== Input data ==

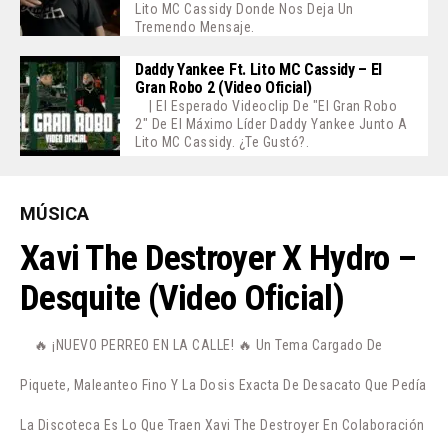
Lito MC Cassidy Donde Nos Deja Un
Tremendo Mensaje.
Daddy Yankee Ft. Lito MC Cassidy – El
Gran Robo 2 (Video Oficial)
| El Esperado Videoclip De "El Gran Robo
2" De El Máximo Líder Daddy Yankee Junto A
Lito MC Cassidy. ¿Te Gustó?.
MÚSICA
Xavi The Destroyer X Hydro –
Desquite (Video Oficial)
🔥 ¡NUEVO PERREO EN LA CALLE! 🔥 Un Tema Cargado De
Piquete, Maleanteo Fino Y La Dosis Exacta De Desacato Que Pedía
La Discoteca Es Lo Que Traen Xavi The Destroyer En Colaboración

== Exercise ==
All lines of the data that hold "Xavi" need to be copied.

== Reply to the exercise ==
Xavi The Destroyer X Hydro –
La Discoteca Es Lo Que Traen Xavi The Destroyer En Colaboración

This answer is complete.